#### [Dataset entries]
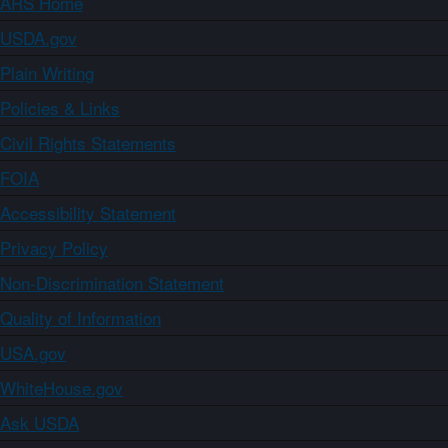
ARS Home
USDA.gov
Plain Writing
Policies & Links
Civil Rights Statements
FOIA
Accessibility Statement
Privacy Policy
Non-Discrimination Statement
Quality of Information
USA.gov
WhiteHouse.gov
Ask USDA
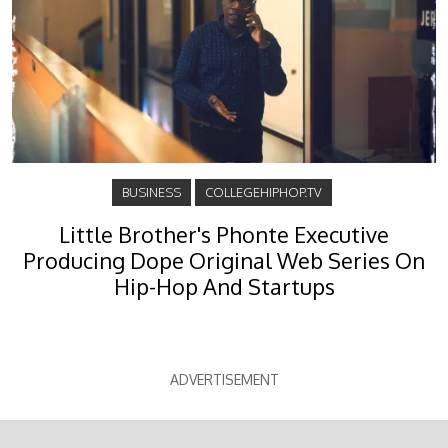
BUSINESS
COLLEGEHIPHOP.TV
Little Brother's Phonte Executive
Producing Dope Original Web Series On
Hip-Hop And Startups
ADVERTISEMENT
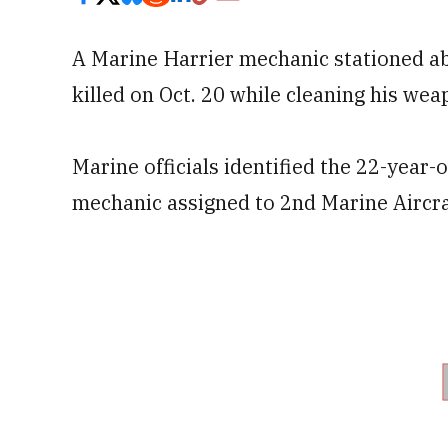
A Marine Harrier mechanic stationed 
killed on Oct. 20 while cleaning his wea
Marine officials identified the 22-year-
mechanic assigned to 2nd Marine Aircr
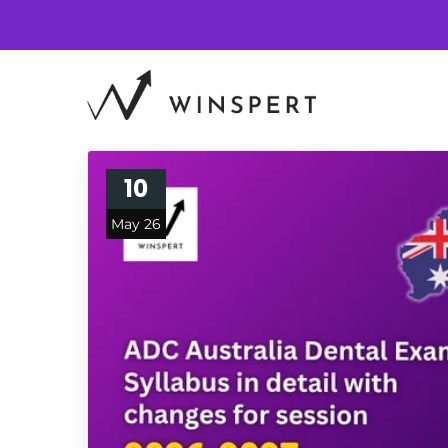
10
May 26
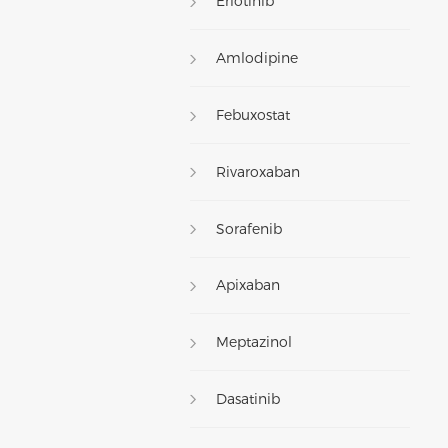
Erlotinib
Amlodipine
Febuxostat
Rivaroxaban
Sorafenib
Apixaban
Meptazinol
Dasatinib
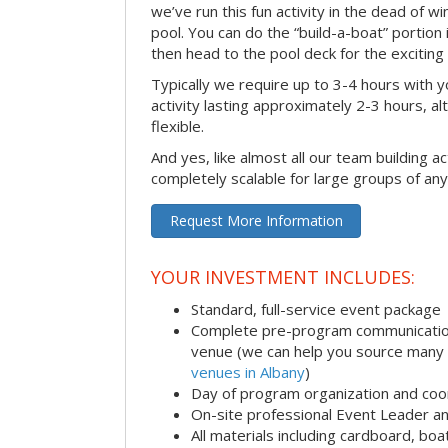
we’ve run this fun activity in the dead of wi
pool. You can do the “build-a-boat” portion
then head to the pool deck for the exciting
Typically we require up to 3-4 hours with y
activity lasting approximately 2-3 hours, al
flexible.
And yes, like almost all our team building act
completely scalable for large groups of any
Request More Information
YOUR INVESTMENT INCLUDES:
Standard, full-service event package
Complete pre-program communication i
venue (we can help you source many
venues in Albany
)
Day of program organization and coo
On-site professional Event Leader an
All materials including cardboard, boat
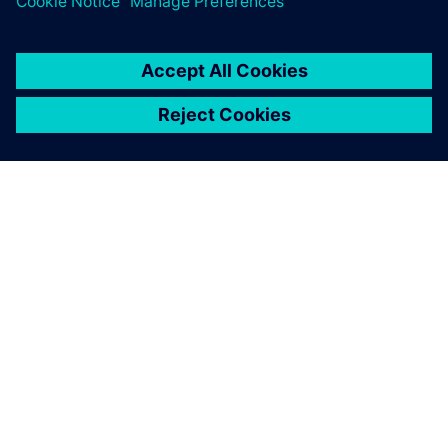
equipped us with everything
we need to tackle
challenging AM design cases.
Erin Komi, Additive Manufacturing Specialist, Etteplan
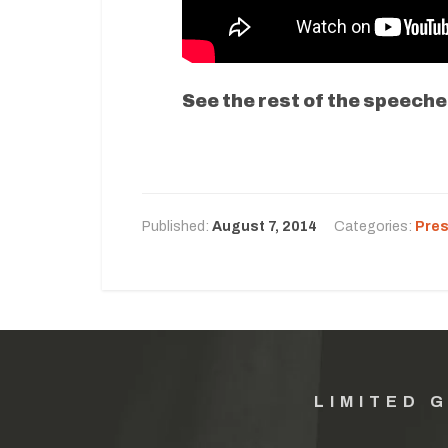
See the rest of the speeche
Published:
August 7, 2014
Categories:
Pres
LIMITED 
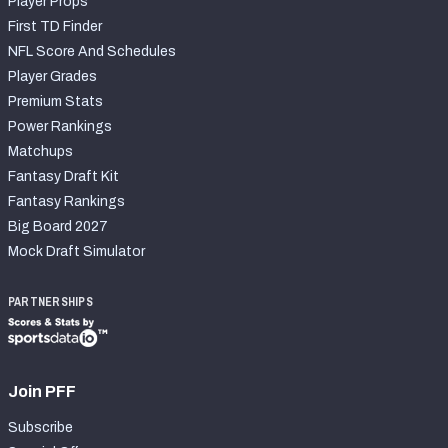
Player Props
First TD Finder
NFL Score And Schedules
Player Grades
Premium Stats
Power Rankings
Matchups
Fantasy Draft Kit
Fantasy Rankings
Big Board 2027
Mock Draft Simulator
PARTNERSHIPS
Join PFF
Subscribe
==
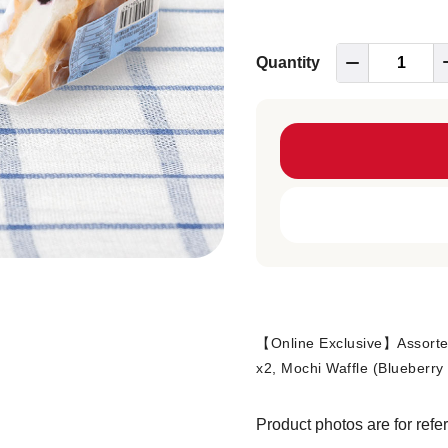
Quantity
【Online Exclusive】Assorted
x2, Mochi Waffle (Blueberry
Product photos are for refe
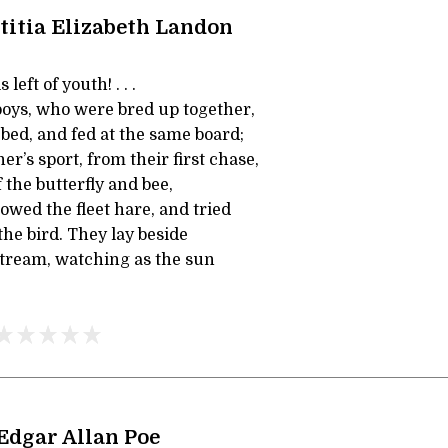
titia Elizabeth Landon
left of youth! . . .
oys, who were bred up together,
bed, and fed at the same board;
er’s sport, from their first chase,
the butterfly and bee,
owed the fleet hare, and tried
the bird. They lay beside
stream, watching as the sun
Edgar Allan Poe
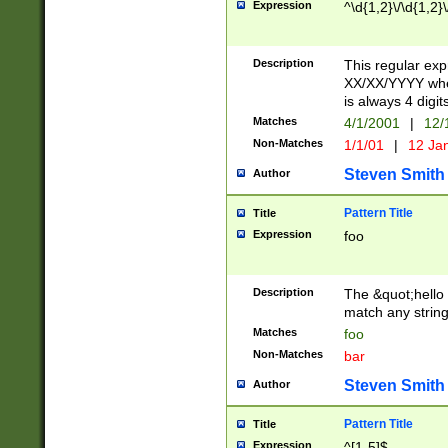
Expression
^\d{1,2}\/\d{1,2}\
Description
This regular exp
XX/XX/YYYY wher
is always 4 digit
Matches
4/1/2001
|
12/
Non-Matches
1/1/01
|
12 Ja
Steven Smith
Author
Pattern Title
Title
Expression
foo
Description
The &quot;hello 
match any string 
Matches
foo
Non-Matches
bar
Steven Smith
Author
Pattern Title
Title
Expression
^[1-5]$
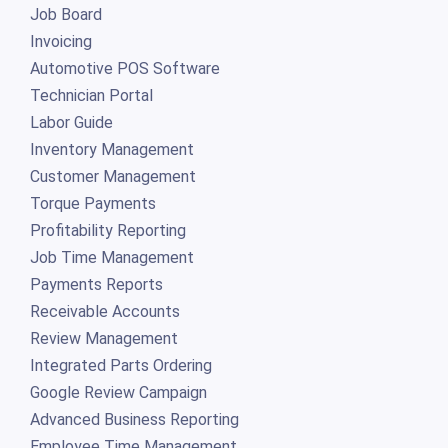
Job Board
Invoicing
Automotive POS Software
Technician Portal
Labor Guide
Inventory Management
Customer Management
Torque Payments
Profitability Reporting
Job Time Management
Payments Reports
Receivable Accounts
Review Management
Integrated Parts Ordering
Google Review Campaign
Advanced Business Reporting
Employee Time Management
--
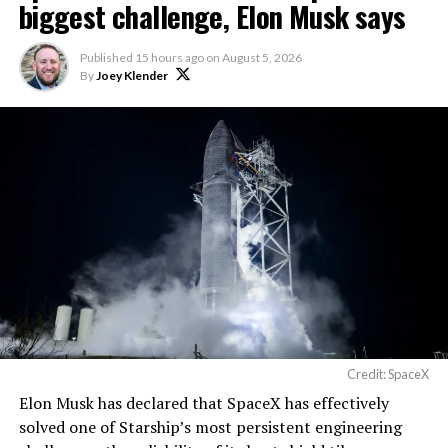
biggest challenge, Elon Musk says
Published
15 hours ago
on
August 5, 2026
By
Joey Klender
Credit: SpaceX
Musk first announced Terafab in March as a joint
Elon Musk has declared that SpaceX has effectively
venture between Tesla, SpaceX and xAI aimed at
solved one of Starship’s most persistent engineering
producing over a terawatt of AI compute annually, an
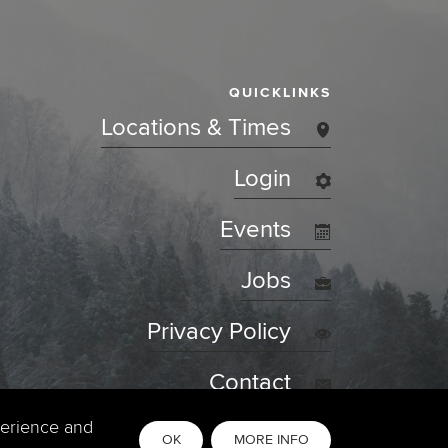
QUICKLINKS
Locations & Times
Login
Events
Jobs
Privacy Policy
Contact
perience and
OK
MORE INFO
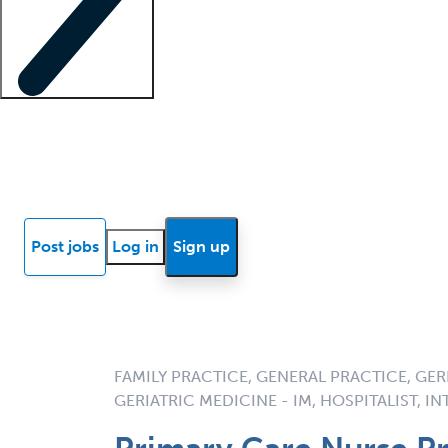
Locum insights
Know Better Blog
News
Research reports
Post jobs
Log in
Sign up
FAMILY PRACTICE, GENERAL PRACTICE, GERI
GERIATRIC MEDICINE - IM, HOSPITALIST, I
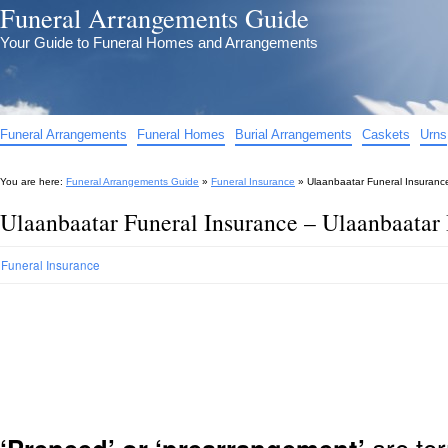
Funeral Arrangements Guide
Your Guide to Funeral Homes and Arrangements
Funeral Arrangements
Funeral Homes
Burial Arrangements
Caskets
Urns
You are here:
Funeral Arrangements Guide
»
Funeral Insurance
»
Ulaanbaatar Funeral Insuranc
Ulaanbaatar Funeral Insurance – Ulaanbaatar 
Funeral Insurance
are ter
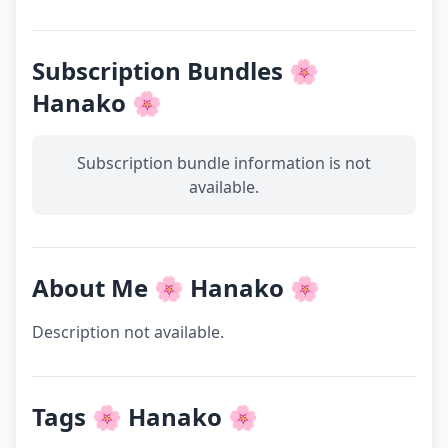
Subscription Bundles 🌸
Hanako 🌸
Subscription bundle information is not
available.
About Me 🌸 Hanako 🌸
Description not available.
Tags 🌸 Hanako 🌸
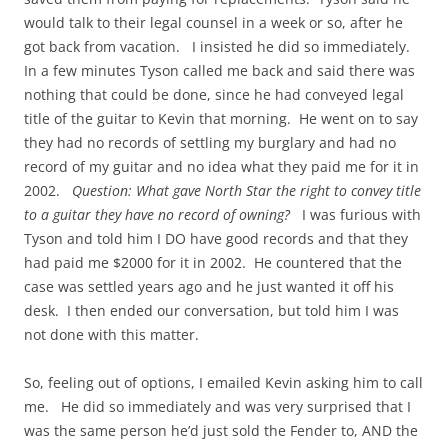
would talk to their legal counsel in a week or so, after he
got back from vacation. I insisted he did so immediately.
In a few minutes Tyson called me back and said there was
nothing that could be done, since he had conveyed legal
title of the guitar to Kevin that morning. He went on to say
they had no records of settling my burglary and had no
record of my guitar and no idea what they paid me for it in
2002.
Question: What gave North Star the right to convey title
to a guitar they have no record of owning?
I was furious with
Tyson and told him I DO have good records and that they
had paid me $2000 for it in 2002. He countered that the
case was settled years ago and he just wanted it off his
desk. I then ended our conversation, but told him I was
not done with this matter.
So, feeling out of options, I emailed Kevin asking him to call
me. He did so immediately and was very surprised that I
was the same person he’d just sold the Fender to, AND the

#### [Your assignment]
How many lines of the data contain the word "Homes"? Answer with the number alone.

#### [Result of the task]
2